Monday, February 29, 2016

Leap Year Facts


  • It was the ancient Egyptians who first figured out that the solar year and the man-made calendar year didn't always match up. That's because it actually takes the Earth a little longer than a year to travel around the Sun — 365 days, 5 hours, 48 minutes, and 46 seconds, to be exact. Therefore, as the hours accumulated over the centuries, an extra day was occasionally added to the calendar, and over time the practice became more or less official.
  • The Romans first designated February 29 as leap day, but a more precise formula (still in use today) was adopted in the 16th century when the Gregorian calendar fine-tuned the calculations to include a leap day in years only divisible by four - 2012, 2016, 2020, 2024, etc.
  • Another stipulation ruled that no year divisible by 100 would have a leap year, except if it was divisible by 400. Thus, 1900 was not a leap year ... but 2000 was!
  • The town of Anthony, Texas, organises a leap year festival. It proudly calls itself the leap year capital of the world and leap year “babies”, or leaplings, around the world come to its parade.
  • In Greece, people believe it is bad luck to get married in a leap year. On the other hand, in Ireland, women can propose to a man.
  • According to a tale dating back to fifth century Ireland, St Brigid complained to St Patrick that women had to wait too long for men to propose marriage, and so he decided that in a leap year, women could take the initiative. However, if some sources are to be believed, Brigid was still a girl when Patrick died, which would make her a very precocious child!
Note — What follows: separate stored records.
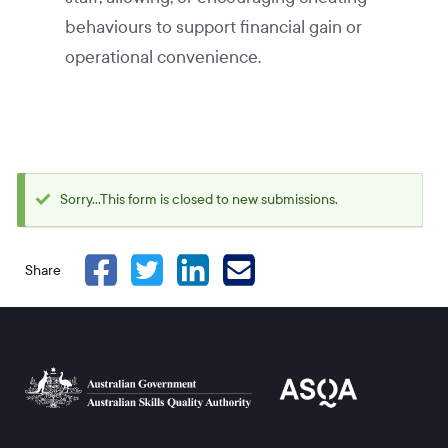
behaviours to support financial gain or
operational convenience.
Sorry...This form is closed to new submissions.
Status
message
Share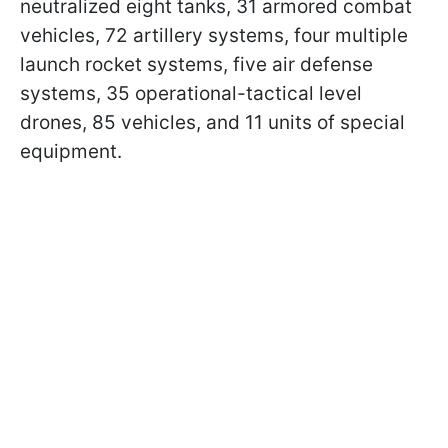
neutralized eight tanks, 31 armored combat
vehicles, 72 artillery systems, four multiple
launch rocket systems, five air defense
systems, 35 operational-tactical level
drones, 85 vehicles, and 11 units of special
equipment.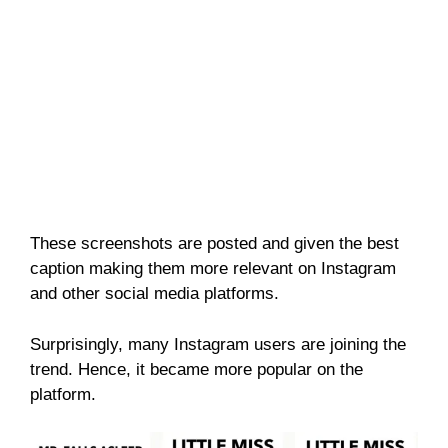
These screenshots are posted and given the best
caption making them more relevant on Instagram
and other social media platforms.
Surprisingly, many Instagram users are joining the
trend. Hence, it became more popular on the
platform.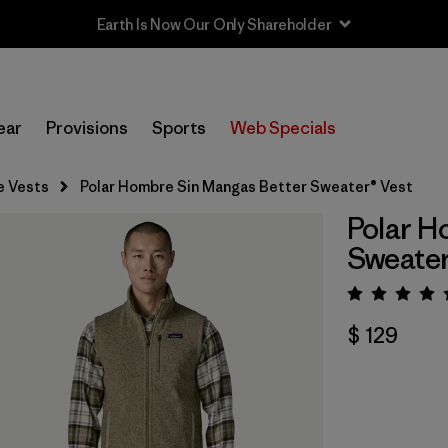
Sale — Up to 40% Off Past-Season Clothing & Gear
ear
Provisions
Sports
Web Specials
e Vests
Polar Hombre Sin Mangas Better Sweater® Vest
Polar H
Sweater
Valora
$ 129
  • A Scottish law enacted in 1288 – although unsubstantiated – by the unmarried and supposedly five-year-old Queen Margaret that allowed women the right to corner a man with a proposal. Men who refused would have to pay a fine in the form of a kiss, a silk dress or a pair of gloves.
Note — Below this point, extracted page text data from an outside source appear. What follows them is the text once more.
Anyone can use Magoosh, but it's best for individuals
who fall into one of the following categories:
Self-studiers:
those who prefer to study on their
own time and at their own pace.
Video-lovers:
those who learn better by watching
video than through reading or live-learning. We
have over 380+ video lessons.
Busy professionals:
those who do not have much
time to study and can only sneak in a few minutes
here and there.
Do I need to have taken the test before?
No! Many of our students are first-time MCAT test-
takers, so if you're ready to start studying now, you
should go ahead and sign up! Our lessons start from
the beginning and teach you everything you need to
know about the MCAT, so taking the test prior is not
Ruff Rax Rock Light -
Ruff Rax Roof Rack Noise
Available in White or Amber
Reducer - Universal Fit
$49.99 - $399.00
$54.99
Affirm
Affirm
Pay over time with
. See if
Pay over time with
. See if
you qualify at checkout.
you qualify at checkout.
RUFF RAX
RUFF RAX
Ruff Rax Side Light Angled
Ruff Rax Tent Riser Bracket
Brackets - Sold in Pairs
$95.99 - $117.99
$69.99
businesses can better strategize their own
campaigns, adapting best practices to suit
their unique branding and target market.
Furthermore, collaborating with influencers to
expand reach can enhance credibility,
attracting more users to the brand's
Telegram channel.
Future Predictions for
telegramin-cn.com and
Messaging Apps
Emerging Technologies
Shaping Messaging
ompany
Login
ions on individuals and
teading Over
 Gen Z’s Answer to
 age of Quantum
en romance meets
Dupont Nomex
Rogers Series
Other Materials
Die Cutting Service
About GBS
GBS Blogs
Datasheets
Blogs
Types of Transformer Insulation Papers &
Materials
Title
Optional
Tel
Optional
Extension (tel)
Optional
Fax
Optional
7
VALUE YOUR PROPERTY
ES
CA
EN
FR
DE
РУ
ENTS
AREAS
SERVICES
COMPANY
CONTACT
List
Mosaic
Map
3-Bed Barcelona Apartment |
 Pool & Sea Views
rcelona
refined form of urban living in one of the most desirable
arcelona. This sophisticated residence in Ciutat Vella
  • There’s a similar custom in the United States that was born from the famous comic strip L’il Abner by American cartoonist Al Capp. In his fictional town of Dogpatch, there was a character called Sadie Hawkins, who couldn’t attract a husband because she was ugly. Her father then set up a day each year when women could literally chase after the bachelors in town in a race. The unlucky sod who is caught would have to marry the women who nabs him. While the event was held in November in the comic strip, it now seems to be associated with Feb 29.
  • Superstitious Chinese believe that more accidents and mishaps occur during the leap month in the lunar calendar. They also think that children born in that month are harder to bring up. Nor are they keen to start a business or get married then.
  • US Presidential elections and Summer Olympic Games are both held every four years and occur in the Leap Year.
  • A leaping frog is a universal symbol for Leap Day.